Let us take an example that no one who wants to keep his/her job and a respectable position in polite society will publicly discuss: campus date rape. There is a qualitative difference between the following scenarios: one, a man lurks in the shadows and physically overpowers a struggling woman on her way to the library or to her apartment and viciously tears away her clothing to insert forcibly his penis inside of her and, two, an alcohol-infused horny frat boy who went too far after a woman willingly came to his fraternity home and willingly separated herself from her female friends and willingly drank herself to oblivion and willingly went back with said frat boy to his bedroom. In the first scenario, the woman, according to most anyway, bears absolutely no responsibility for her actions and should be pitied accordingly. In the second, as unfortunate as the situation may be and as much as I, personally, do not care for frat boys, the woman bears some level of responsibility for abandoning all forms of prudence, especially given the ubiquity of such stories. However, the legal and moral environment in which we live today is one in which the woman in scenario two is absolved of all responsibility in the matter, putting her on the same moral and legal plane as the woman in scenario one, which is unjust and an insult to the woman in scenario one, especially if she happens to be someone who makes a point of avoiding potentially hazardous parties.
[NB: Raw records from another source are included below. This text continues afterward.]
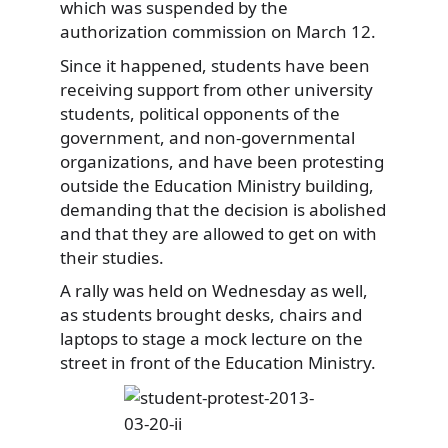
which was suspended by the
authorization commission on March 12.
Since it happened, students have been
receiving support from other university
students, political opponents of the
government, and non-governmental
organizations, and have been protesting
outside the Education Ministry building,
demanding that the decision is abolished
and that they are allowed to get on with
their studies.
A rally was held on Wednesday as well,
as students brought desks, chairs and
laptops to stage a mock lecture on the
street in front of the Education Ministry.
The aforementioned passage made me think the following: let us give women a full moral pass, absolving them of all moral agency, as if they were minors. In doing so, however, we need to try to be as consistent as we can; as minors they should not be allowed to do the following: own property, work beyond a strictly-set number of hours each week–and only in establishments suited for minors (e.g., neither corporations nor academia), take out loans, drive, vote, go to college, stay out past a certain time, and, in general, stick their noses in the affairs of men–the true adults of society. Of course, this would make things rather difficult if one wanted to marry a woman, but surely a little inconsistency could allowed for the survival of the species.